Work to complete: Give again, word for word, the lines below that run from the line with "to the use of cookies." through the line with "person trained and". Drop the pictures.

--------------------

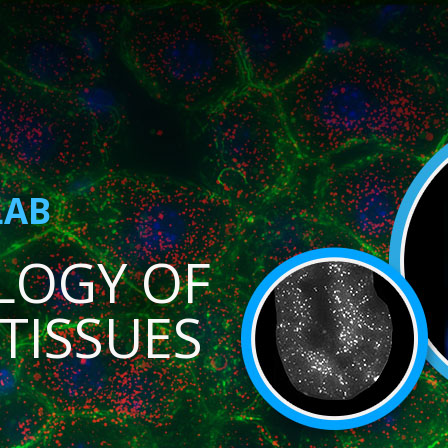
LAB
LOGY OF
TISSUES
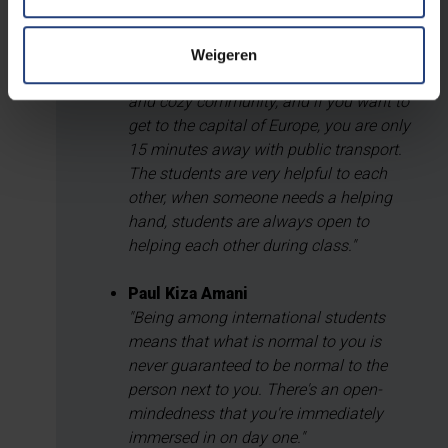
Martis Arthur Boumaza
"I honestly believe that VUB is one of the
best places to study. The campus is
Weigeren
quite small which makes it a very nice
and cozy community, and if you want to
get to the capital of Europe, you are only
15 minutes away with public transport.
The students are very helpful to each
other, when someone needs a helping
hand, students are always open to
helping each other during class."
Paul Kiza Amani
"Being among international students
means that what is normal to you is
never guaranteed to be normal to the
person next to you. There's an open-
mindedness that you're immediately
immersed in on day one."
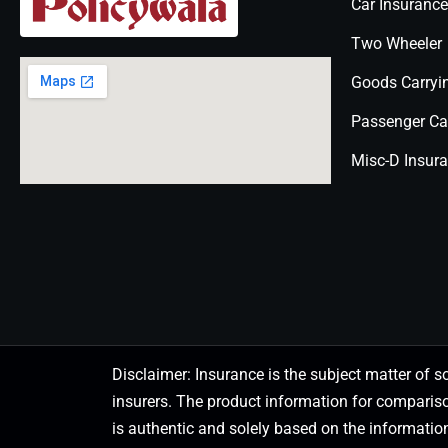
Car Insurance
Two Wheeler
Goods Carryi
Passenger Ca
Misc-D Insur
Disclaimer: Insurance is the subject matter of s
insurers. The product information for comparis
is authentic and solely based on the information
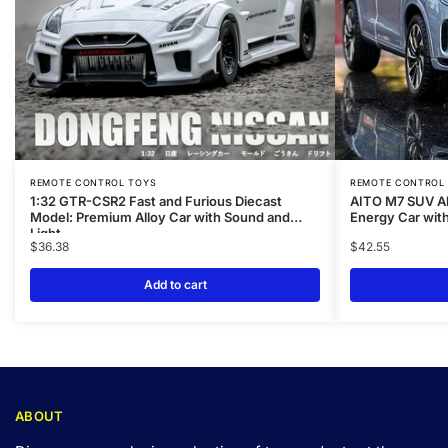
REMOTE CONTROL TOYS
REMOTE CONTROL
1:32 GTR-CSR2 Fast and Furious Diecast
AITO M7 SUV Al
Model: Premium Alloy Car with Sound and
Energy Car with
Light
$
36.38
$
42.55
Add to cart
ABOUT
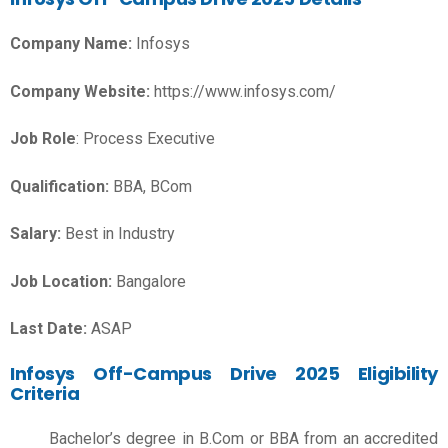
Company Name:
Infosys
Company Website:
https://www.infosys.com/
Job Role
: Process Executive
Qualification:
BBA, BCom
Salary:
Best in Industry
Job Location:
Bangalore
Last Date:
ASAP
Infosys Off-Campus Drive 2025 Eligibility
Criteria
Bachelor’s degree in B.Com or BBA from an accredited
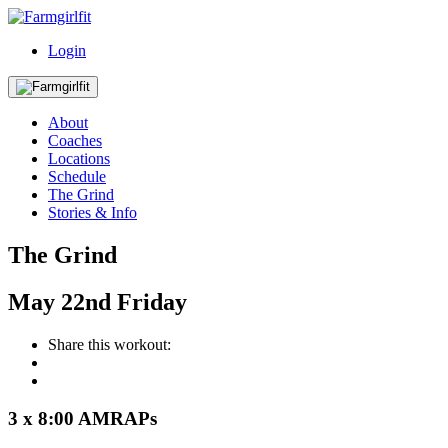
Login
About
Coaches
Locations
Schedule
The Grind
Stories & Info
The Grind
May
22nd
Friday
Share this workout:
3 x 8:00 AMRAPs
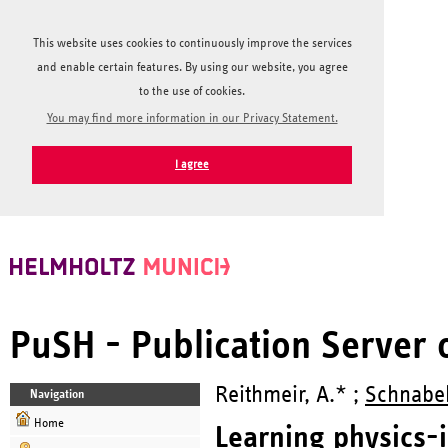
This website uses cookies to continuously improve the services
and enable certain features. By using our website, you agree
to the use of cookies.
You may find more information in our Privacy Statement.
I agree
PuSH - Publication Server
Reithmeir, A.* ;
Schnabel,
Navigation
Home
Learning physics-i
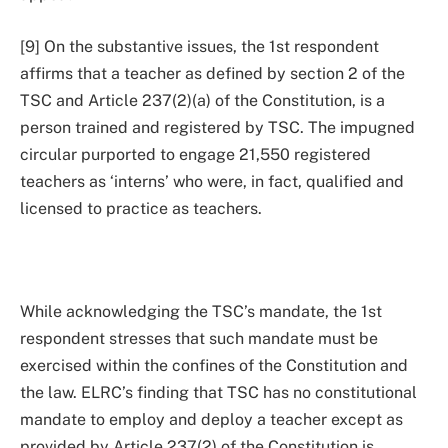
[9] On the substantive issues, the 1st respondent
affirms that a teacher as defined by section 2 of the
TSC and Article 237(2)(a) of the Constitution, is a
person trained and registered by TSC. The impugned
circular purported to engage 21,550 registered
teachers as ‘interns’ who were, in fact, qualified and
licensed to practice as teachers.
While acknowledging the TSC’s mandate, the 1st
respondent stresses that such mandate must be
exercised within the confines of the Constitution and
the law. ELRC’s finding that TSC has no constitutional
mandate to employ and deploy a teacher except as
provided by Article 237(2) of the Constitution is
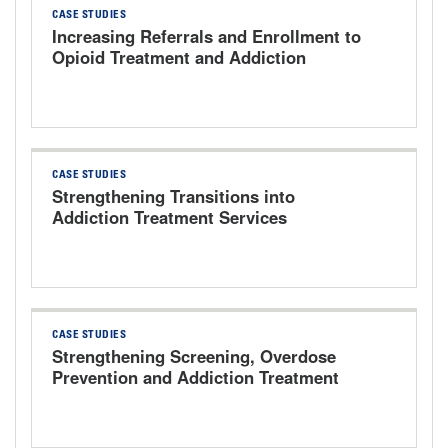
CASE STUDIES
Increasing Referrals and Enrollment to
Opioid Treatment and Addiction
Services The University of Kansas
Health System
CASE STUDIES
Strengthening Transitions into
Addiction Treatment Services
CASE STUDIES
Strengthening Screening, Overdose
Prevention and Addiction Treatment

--------------------

Completed exercise:
to the use of cookies.
You may find more information in our Privacy Statement.
I agree
PuSH - Publication Server
Reithmeir, A.* ;
Schnabel,
Navigation
Home
Learning physics-i
[9] On the substantive issues, the 1st respondent
affirms that a teacher as defined by section 2 of the
TSC and Article 237(2)(a) of the Constitution, is a
person trained and registered by TSC. The impugned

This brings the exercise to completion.